What you will do:
Pictures stay out of the output. Return exactly the lines below from the one with "Dorian Lavol" down to the one with "Lamp CAMELOT A4501LT-1PB", both included, and nothing more.

Source data:

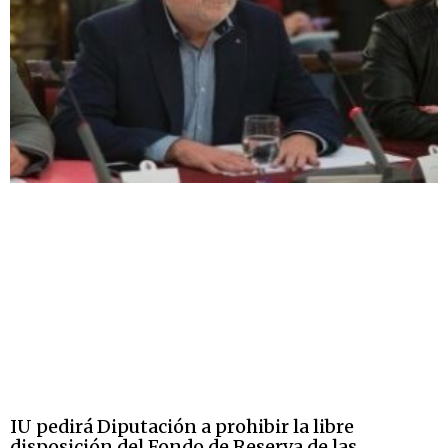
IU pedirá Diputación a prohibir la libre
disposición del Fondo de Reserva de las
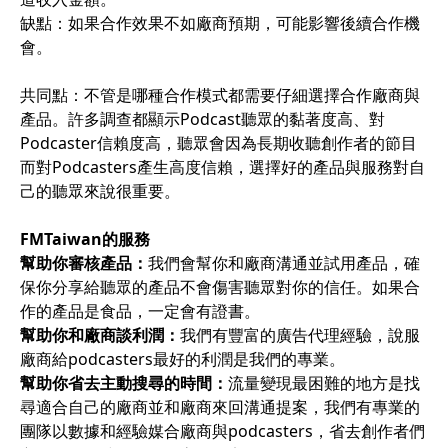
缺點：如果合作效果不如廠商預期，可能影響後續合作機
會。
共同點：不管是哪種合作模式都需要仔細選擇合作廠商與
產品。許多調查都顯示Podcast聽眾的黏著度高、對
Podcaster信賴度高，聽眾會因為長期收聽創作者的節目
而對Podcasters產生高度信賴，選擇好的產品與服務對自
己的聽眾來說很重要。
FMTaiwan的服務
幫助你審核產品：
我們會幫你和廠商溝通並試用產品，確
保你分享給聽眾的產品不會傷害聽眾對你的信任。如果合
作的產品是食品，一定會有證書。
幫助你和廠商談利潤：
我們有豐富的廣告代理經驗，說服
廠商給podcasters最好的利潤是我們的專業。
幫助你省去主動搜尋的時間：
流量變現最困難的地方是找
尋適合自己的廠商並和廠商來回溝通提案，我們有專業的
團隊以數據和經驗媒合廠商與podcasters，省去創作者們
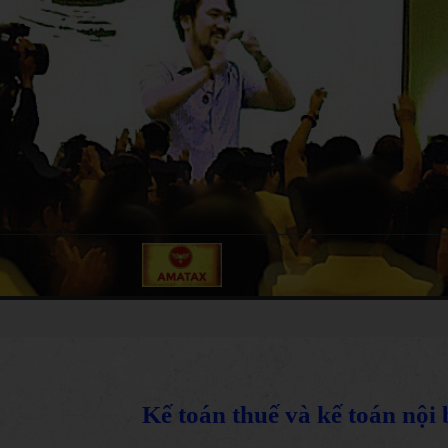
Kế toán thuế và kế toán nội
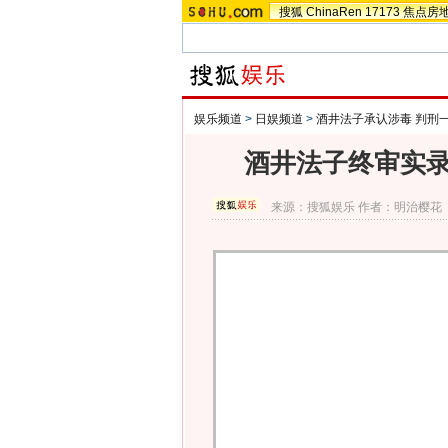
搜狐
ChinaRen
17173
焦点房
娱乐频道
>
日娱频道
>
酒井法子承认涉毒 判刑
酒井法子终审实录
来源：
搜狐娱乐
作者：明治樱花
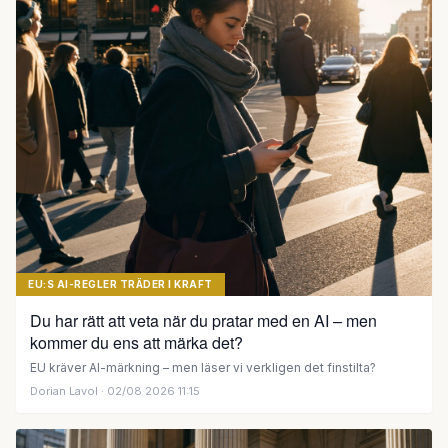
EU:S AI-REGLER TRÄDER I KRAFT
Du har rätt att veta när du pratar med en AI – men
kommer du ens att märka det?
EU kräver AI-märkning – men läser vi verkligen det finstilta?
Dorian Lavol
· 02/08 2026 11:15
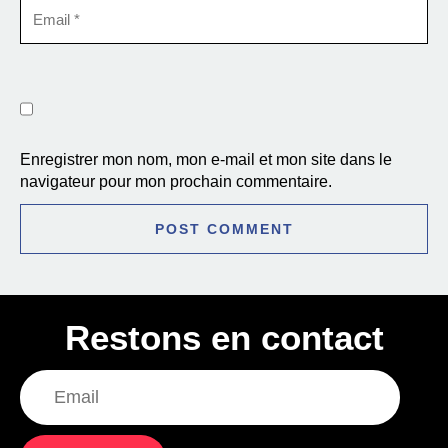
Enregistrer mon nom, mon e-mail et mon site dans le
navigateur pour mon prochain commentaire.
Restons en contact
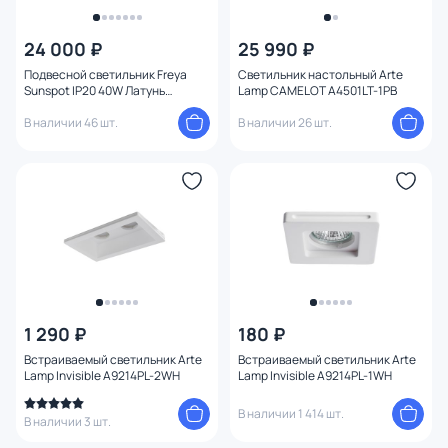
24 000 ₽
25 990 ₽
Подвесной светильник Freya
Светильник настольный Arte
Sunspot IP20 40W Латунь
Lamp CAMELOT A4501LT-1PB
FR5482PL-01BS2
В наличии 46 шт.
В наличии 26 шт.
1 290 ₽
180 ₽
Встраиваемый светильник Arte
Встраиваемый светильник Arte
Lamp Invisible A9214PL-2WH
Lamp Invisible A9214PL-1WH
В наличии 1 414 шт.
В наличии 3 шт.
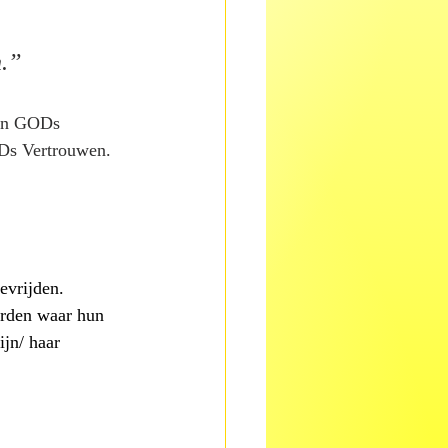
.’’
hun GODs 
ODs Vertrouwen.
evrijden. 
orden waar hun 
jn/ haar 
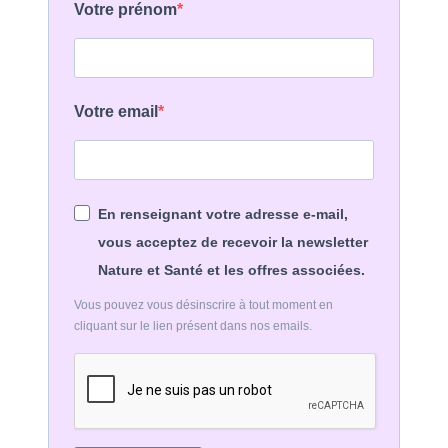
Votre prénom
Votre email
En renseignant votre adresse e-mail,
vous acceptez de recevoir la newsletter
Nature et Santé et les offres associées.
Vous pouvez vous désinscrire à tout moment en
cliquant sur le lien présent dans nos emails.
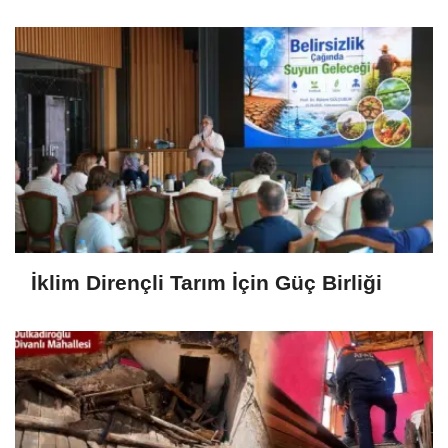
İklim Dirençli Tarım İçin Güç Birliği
* * *
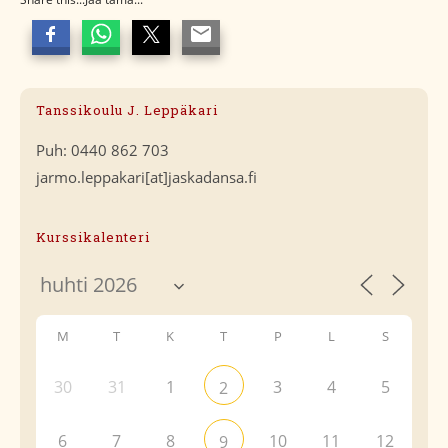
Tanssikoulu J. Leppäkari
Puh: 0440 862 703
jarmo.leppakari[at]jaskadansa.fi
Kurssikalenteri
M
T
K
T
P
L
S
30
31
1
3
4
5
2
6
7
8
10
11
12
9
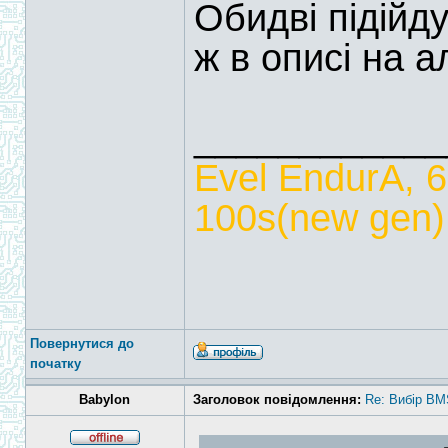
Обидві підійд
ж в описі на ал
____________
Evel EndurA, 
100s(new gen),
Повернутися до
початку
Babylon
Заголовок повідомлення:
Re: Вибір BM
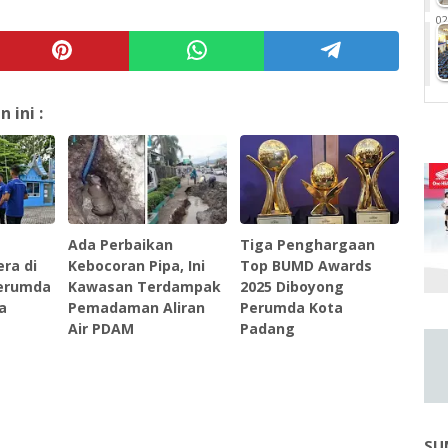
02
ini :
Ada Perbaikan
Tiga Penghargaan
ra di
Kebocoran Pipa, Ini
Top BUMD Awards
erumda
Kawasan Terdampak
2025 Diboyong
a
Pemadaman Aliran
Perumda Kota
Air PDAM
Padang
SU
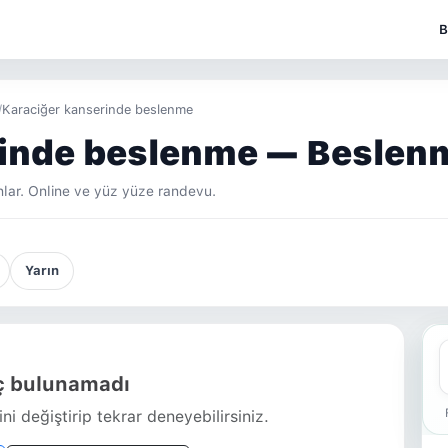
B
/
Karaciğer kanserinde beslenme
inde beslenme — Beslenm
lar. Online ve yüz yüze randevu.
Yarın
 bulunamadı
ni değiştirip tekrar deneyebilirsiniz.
--
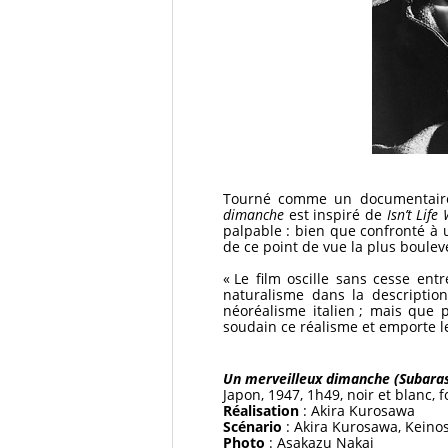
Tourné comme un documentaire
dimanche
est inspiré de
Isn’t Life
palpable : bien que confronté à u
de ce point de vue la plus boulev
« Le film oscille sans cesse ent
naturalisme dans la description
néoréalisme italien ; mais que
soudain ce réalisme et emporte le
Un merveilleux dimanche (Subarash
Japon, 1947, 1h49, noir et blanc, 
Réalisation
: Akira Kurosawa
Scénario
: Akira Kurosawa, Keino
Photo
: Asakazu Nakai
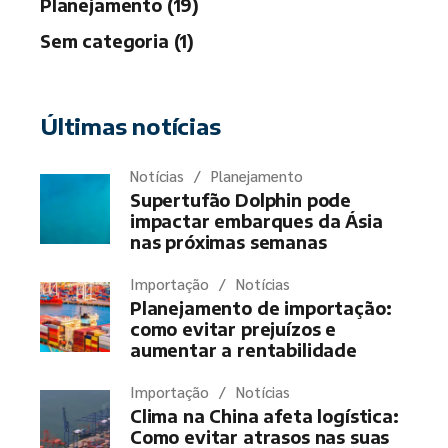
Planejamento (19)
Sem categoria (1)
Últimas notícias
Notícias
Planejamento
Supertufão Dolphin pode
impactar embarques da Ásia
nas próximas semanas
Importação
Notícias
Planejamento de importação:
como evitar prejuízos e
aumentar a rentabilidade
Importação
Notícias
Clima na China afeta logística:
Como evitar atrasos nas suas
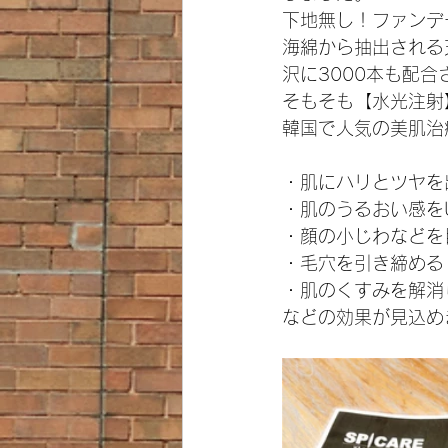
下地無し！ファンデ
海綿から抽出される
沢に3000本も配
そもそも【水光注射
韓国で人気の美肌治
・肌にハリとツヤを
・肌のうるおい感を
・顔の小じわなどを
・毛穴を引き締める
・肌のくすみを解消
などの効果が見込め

Task output:
Dorian Lavol
· 02/08 2026 11:15
Enregistrer mon nom, mon e-mail et mon site dans le
navigateur pour mon prochain commentaire.
Restons en contact
24 000 ₽
25 990 ₽
Подвесной светильник Freya
Светильник настольный Arte
Sunspot IP20 40W Латунь
Lamp CAMELOT A4501LT-1PB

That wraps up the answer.